== YOUR OBJECTIVE ==
Copy each line below that contains "Islamic".

== DATA SHOWN ==
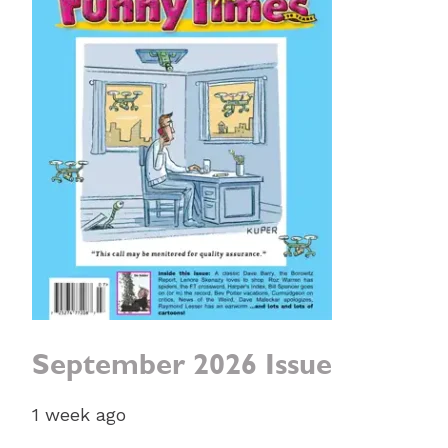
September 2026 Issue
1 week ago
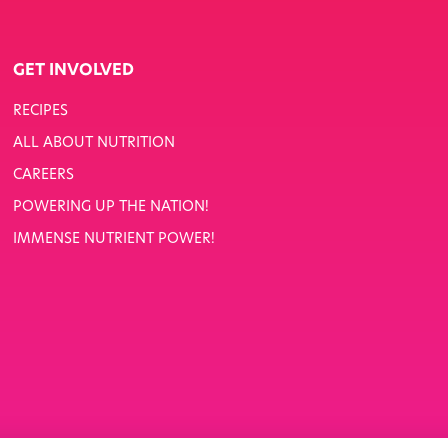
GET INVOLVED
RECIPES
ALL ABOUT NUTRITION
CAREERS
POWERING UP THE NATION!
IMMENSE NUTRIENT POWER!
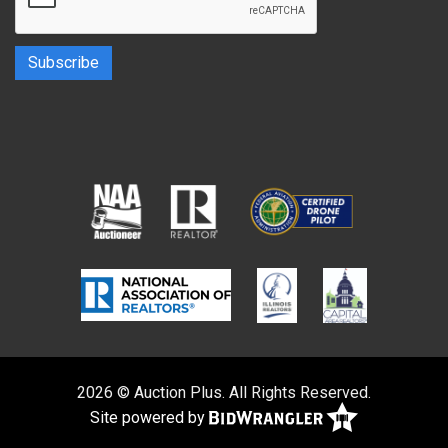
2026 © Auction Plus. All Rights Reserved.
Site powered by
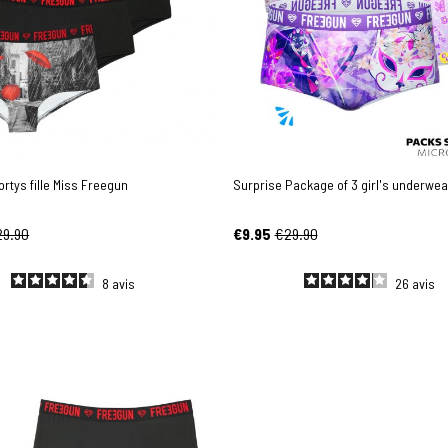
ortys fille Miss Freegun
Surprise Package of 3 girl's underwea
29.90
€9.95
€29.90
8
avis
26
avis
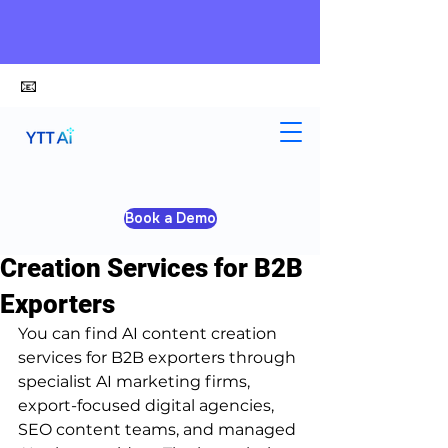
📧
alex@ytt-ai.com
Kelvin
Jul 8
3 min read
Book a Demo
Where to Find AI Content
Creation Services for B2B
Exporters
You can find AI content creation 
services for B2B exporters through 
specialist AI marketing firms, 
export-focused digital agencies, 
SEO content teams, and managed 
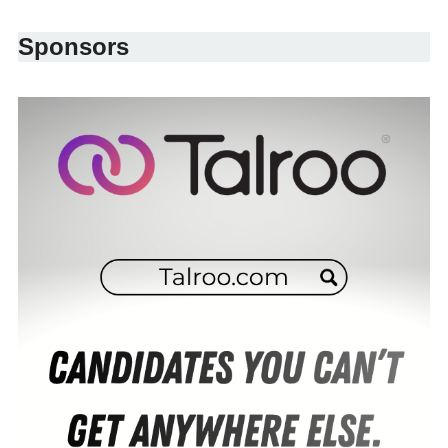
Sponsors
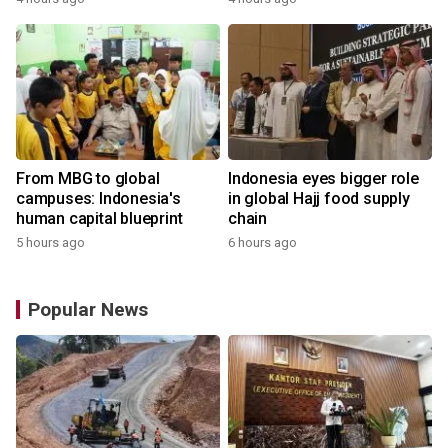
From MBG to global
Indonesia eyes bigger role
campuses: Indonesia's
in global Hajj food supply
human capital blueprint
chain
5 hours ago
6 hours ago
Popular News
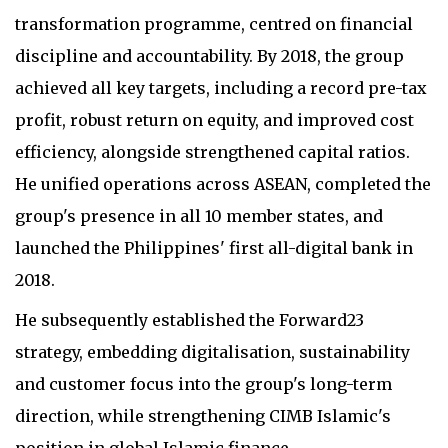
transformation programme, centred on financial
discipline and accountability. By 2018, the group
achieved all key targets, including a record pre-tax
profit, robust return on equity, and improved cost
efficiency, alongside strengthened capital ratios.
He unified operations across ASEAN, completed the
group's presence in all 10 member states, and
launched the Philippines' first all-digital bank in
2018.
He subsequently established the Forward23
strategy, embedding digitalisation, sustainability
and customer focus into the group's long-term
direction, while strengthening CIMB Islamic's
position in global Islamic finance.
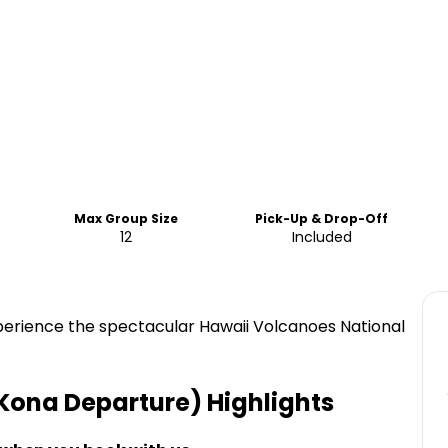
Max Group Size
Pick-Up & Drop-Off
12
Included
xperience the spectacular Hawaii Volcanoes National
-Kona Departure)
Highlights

== WORKED SOLUTION ==
direction, while strengthening CIMB Islamic's
position in global Islamic finance.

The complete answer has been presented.